Top of RECORD EXCERPTS

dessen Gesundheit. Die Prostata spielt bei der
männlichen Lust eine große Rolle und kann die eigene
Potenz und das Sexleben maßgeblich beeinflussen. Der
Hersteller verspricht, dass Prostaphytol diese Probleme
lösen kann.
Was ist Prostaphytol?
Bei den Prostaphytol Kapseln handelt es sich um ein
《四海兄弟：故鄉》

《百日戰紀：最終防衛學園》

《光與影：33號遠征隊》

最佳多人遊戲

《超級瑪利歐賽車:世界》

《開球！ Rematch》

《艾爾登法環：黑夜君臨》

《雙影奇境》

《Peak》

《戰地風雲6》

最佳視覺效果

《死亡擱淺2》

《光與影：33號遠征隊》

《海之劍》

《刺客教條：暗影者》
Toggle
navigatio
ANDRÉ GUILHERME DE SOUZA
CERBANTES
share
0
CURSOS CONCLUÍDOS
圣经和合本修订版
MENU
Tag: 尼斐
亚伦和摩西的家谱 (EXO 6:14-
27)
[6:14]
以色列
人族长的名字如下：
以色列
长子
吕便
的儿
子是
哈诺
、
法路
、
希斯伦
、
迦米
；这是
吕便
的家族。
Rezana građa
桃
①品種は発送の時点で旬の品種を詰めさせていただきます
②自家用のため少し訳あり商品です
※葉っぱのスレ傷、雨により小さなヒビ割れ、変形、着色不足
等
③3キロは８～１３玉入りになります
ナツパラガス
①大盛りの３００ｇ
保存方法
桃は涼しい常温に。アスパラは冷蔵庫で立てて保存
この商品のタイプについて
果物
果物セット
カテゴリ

Bottom of RECORD EXCERPTS

* **HOW TO COMPLETE THIS TASK**
With "kann" as the word to match, copy each line of the records that has it.

* **EXPECTED ANSWER**
männlichen Lust eine große Rolle und kann die eigene
lösen kann.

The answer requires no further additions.